Ok, I think I see - the example I used was misleading then because I don't have a strong opinion about what specific bonuses should be. I like the idea of some general guidelines about monster design that mimic player design, but having the guidelines and being forced to use them are two different things.

For example, one case that I've seen (and forgive me for not researching the details) is that of a deva who can remove disease at will. Had the deva, as a monster, been designed according to "PC-esque" design parameters, then it would not have such an unlimited power. It has the unlimited power because the designer assumed that the deva's remove disease ability would be sufficiently limited by DM-fiat. The problem immediately arises when the players summon the deva, and then ask it to use it's power. The DM then has to immediately concoct excuses for why the deva doesn't use it's unlimited remove disease power to eliminate disease on the Prime Material.
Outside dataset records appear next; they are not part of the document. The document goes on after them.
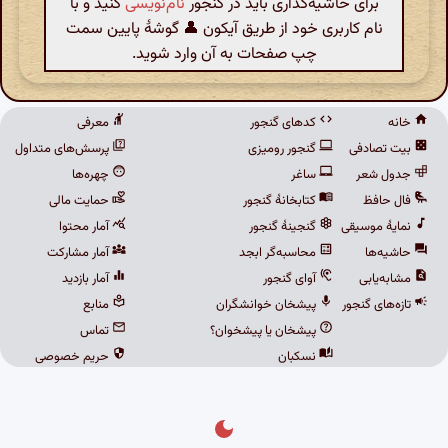
برای حاشیه‌گذاری باید در گنجور
نام‌نویسی
کنید و با
نام کاربری خود از طریق آیکون 👤 گوشهٔ پایین سمت
چپ صفحات به آن وارد شوید.
خانه
کدهای گنجور
معرفی
بیت تصادفی
گنجور رومیزی
پرسش‌های متداول
جدول شعر
ساغر
چهره‌ها
فال حافظ
کتابخانهٔ گنجور
حمایت مالی
نمایهٔ موسیقی
گنجینهٔ گنجور
آمار محتوا
حاشیه‌ها
محاسبه‌گر ابجد
آمار مشارکت
مشابه‌یابی
آوای گنجور
آمار بازدید
تازه‌های گنجور
پیشخان خوانشگران
منابع
پیشخان یا پیشخوان؟
تماس
نسکبان
حریم خصوصی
There are other examples of problems that arise due to an arbitrary division between PC and NPC that's not really warranted.

And this is an example of a general problem that I have in that the various boundaries that are being argued to exist really don't IMO. People say when something is "plot-related" then it should use one set of (virtually non-existent) rules, whereas if it's "combat-related" then another set of rules should apply. It very well may be the parameters of a succubus' seduction power have a direct bearing on the PCs successes in an adventure - in fact it's likely considering that 99% of "plot" stuff hopefully has to do with the adventure.

So if there's a PC who is a bard-type, and he tries talk the king out of being enamored with the succubus, then basically I'm back to the situation that we had in the 1E days where I'm making it up off the top of my head.

Cadfan said:
Its worse than that. The rules don't provide any framework for believing that the succubus' long term magical supernatural seduction powers even exist at all.

I was assuming, based on an earlier example given of some lich's ritual, that the power would at least be mentioned in some flavor text for the module. Whether or not that counts as a "rule providing a framework for belief in existence" I guess is a matter of interpretation, and I'm not sure myself.
 

gizmo33- That's a perfectly reasonable and logical point to make. However, it is completely 100% misapplied when you use it on the ability of a succubus to seduce someone.

If we were debating something like how a dragon breathes fire, and I was arguing that a dragon doesn't need rules on how to breathe fire because, honestly, most of the time a dragon breathes fire a PC isn't around to see it anyways so you can just fudge it, well, then I'd be dumb. Because a dragon breathing fire is something that a dragon often does to PCs, and to which PCs respond by using abilities and defenses, so it needs rules.

Seducing someone is NOT an analogous ability. If we were talking about a magical "seduce man" spell with a range of 30'+3 per level and a duration of 1 day per caster level, that would be different. But we're not. We're talking about a beautiful woman trying to use sex to manipulate a man. That doesn't need a die roll.
 

gizmo33 said:
So if there's a PC who is a bard-type, and he tries talk the king out of being enamored with the succubus, then basically I'm back to the situation that we had in the 1E days where I'm making it up off the top of my head.
Except that now you have a robust framework for player characters using social skills, including guidelines on how to set DCs based on how difficult you want the task to be. And in 4e you even have a framework for using combinations of multiple skills of varying DCs.

And no, the rules don't need DCs written out to tell us specifically how difficult it is or isn't to convince a man to mistrust his mistress. 3e got by without that just fine.